Barriers between security and application development teams need to be removed

As part of the CARTA approach, organizations must remove barriers between development and security teams. An analogy for this situation is how DevOps tools and processes bridge the gap between development and operations. Security teams cannot afford to wait until the end of the build and release process of an application to conduct detailed vulnerability scans. Security requirements should be clearly defined and easily integrated into development processes, not the other way around. Information security architects, together with DevOps, must integrate the testing procedure at the necessary points in the workflows. The organization of work should be transparent to developers, allow collaboration and flexibility in the development environment. This will lead to the DevSecOps model shown in Fig. 11.

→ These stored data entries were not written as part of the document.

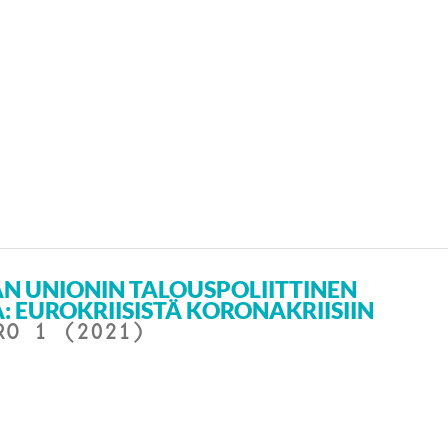
N UNIONIN TALOUSPOLIITTINEN
: EUROKRIISISTÄ KORONAKRIISIIN
RO 1 (2021)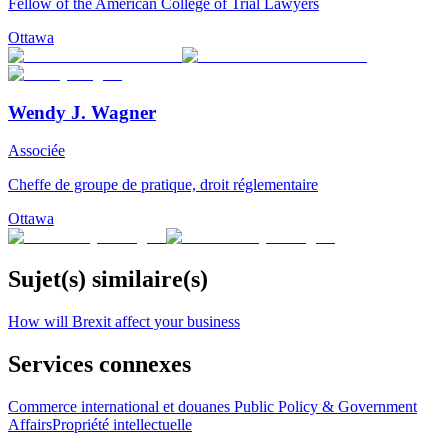
Fellow of the American College of Trial Lawyers
Ottawa
Wendy J. Wagner
Associée
Cheffe de groupe de pratique, droit réglementaire
Ottawa
Sujet(s) similaire(s)
How will Brexit affect your business
Services connexes
Commerce international et douanes
Public Policy & Government
Affairs
Propriété intellectuelle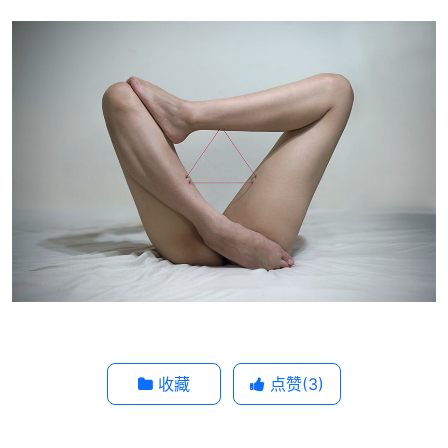
收藏
点赞(
3
)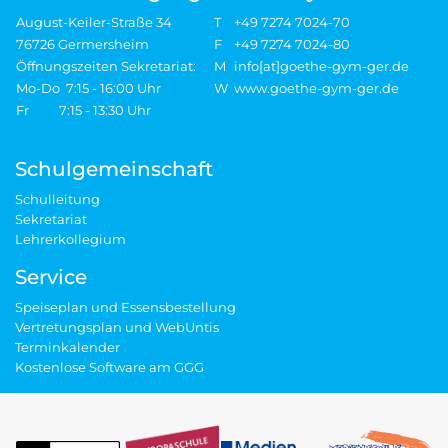
August-Keiler-Straße 34
T
+49 7274 7024-70
76726 Germersheim
F
+49 7274 7024-80
Öffnungszeiten Sekretariat:
M
info[at]goethe-gym-ger.de
Mo-Do 7:15 - 16:00 Uhr
W
www.goethe-gym-ger.de
Fr 7:15 - 13:30 Uhr
Schulgemeinschaft
Schulleitung
Sekretariat
Lehrerkollegium
Service
Speiseplan und Essensbestellung
Vertretungsplan und WebUntis
Terminkalender
Kostenlose Software am GGG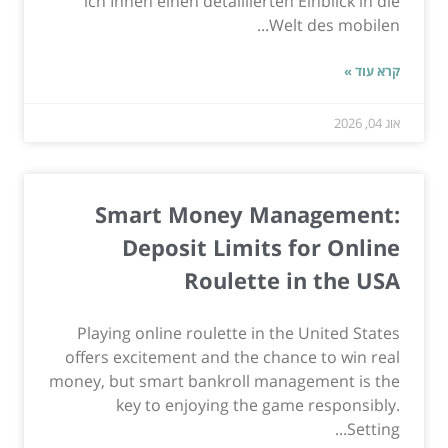
ich Ihnen einen detaillierten Einblick in die
Welt des mobilen...
קרא עוד »
אוג 04, 2026
Smart Money Management:
Deposit Limits for Online
Roulette in the USA
Playing online roulette in the United States
offers excitement and the chance to win real
money, but smart bankroll management is the
key to enjoying the game responsibly.
Setting...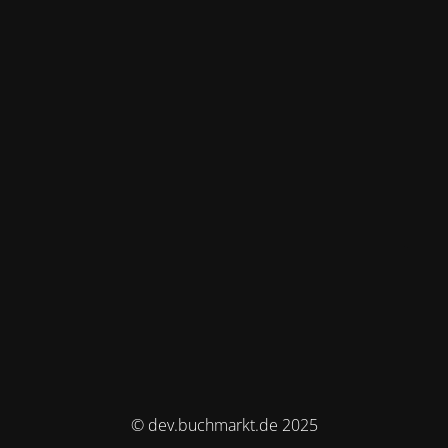
© dev.buchmarkt.de 2025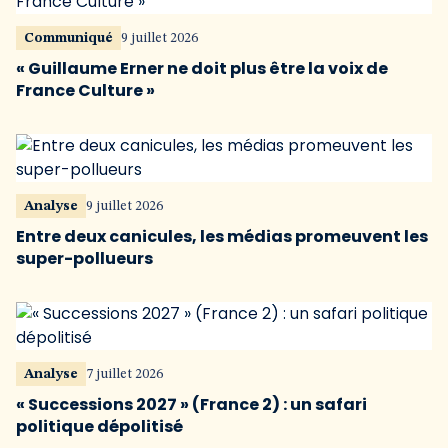
Communiqué
9 juillet 2026
« Guillaume Erner ne doit plus être la voix de
France Culture »
Analyse
9 juillet 2026
Entre deux canicules, les médias promeuvent les
super-pollueurs
Analyse
7 juillet 2026
« Successions 2027 » (France 2) : un safari
politique dépolitisé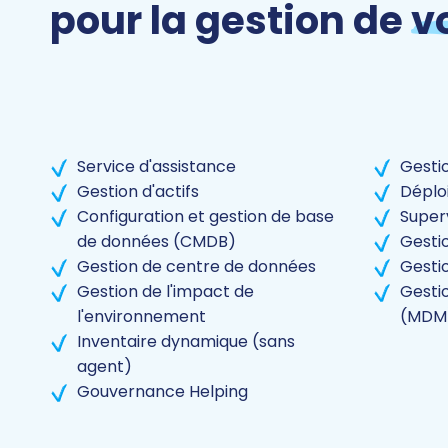
pour la gestion de
v
Service d'assistance
Gestio
Gestion d'actifs
Déplo
Configuration et gestion de base
Super
de données (CMDB)
Gestio
Gestion de centre de données
Gesti
Gestion de l'impact de
Gesti
l'environnement
(MDM
Inventaire dynamique (sans
agent)
Gouvernance Helping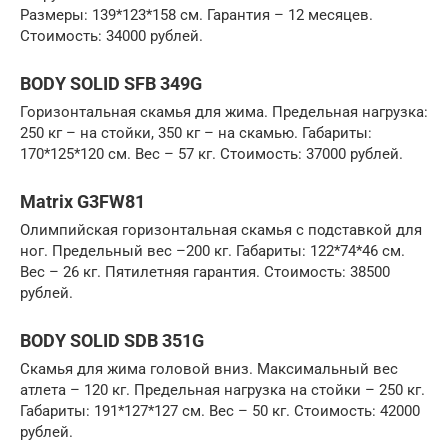
Размеры: 139*123*158 см. Гарантия – 12 месяцев.
Стоимость: 34000 рублей.
BODY SOLID SFB 349G
Горизонтальная скамья для жима. Предельная нагрузка:
250 кг – на стойки, 350 кг – на скамью. Габариты:
170*125*120 см. Вес – 57 кг. Стоимость: 37000 рублей.
Matrix G3FW81
Олимпийская горизонтальная скамья с подставкой для
ног. Предельный вес –200 кг. Габариты: 122*74*46 см.
Вес – 26 кг. Пятилетняя гарантия. Стоимость: 38500
рублей.
BODY SOLID SDB 351G
Скамья для жима головой вниз. Максимальный вес
атлета – 120 кг. Предельная нагрузка на стойки – 250 кг.
Габариты: 191*127*127 см. Вес – 50 кг. Стоимость: 42000
рублей.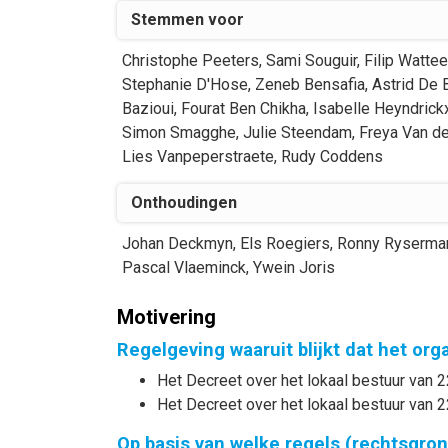
Stemmen voor
Christophe
Peeters
,
Sami
Souguir
,
Filip
Watte
Stephanie
D'Hose
,
Zeneb
Bensafia
,
Astrid
De 
Bazioui
,
Fourat
Ben Chikha
,
Isabelle
Heyndrick
Simon
Smagghe
,
Julie
Steendam
,
Freya
Van d
Lies
Vanpeperstraete
,
Rudy
Coddens
Onthoudingen
Johan
Deckmyn
,
Els
Roegiers
,
Ronny
Ryserma
Pascal
Vlaeminck
,
Ywein
Joris
Motivering
Regelgeving waaruit blijkt dat het or
Het Decreet over het lokaal bestuur van 2
Het Decreet over het lokaal bestuur van 2
Op basis van welke regels (rechtsgro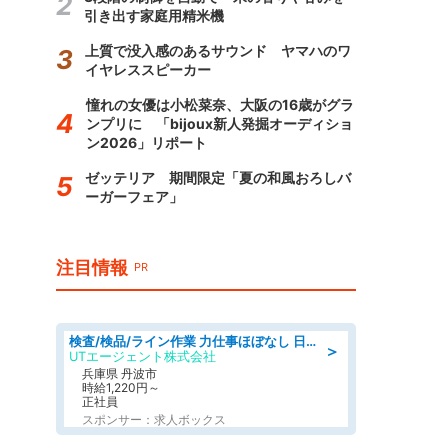
引き出す家庭用精米機
上質で没入感のあるサウンド ヤマハのワ
イヤレススピーカー
憧れの女優は小松菜奈、大阪の16歳がグラ
ンプリに 「bijoux新人発掘オーディショ
ン2026」リポート
ゼッテリア 期間限定「夏の和風おろしバ
ーガーフェア」
注目情報
PR
検査/検品/ライン作業 力仕事ほぼなし 日勤 土日休 未経験歓迎 検品·検査
＞
UTエージェント株式会社
兵庫県 丹波市
時給1,220円～
正社員
スポンサー：求人ボックス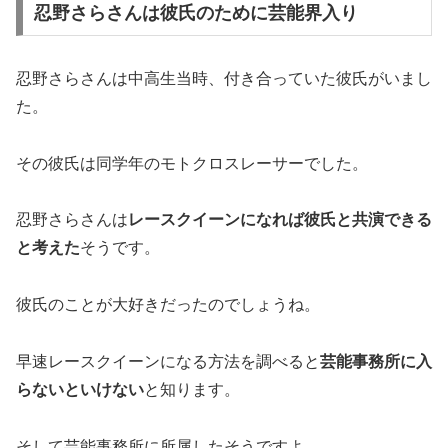
忍野さらさんは彼氏のために芸能界入り
忍野さらさんは中高生当時、付き合っていた彼氏がいまし
た。
その彼氏は同学年のモトクロスレーサーでした。
忍野さらさんは
レースクイーンになれば彼氏と共演できる
と考えた
そうです。
彼氏のことが大好きだったのでしょうね。
早速レースクイーンになる方法を調べると
芸能事務所に入
らないといけない
と知ります。
そして芸能事務所に所属したそうですよ。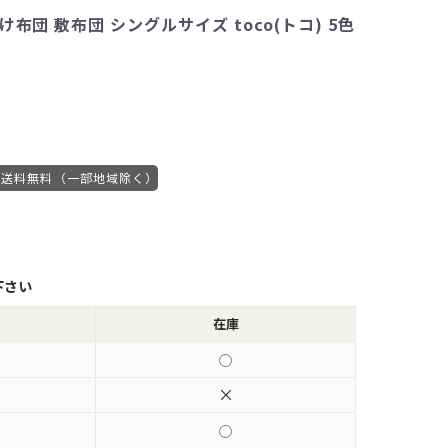
布団 敷布団 シングルサイズ toco(トコ) 5色
送料無料（一部地域除く）
下さい
在庫
×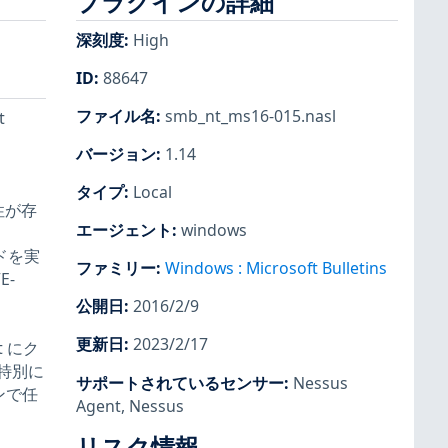
プラグインの詳細
深刻度
:
High
ID
:
88647
ファイル名
:
smb_nt_ms16-015.nasl
t
バージョン
:
1.14
タイプ
:
Local
性が存
エージェント
:
windows
ードを実
ファミリー
:
Windows : Microsoft Bulletins
E-
公開日
:
2016/2/9
更新日
:
2023/2/17
 にク
特別に
サポートされているセンサー
:
Nessus
ンで任
Agent
,
Nessus
リスク情報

All information security platforms must provide full functionality via APIs. In this way, processes can be integrated into the DevOps process and automated into the developer's preferred tool chain.

Conclusions

Artificial intelligence (AI) is delivering value to every industry by enabling the creation of new business models, supporting core verticals such as customer engagement, digital manufacturing, smart cities, self-driving cars, risk management, computer vision and speech recognition.

As people, places, processes and “things” become increasingly digital, they will be represented by digital models. This will provide fertile ground for new event-driven business processes, business models and digital ecosystems.

The way we interact with digital technologies will undergo a radical transformation over the next five to ten years. Conversational platforms, augmented reality, virtual reality and mixed reality will enable more natural and immersive interactions with the digital world.

Digital businesses are event-driven, which means they must constantly adapt to new challenges. The same applies to the security infrastructure and risk assessments that support it.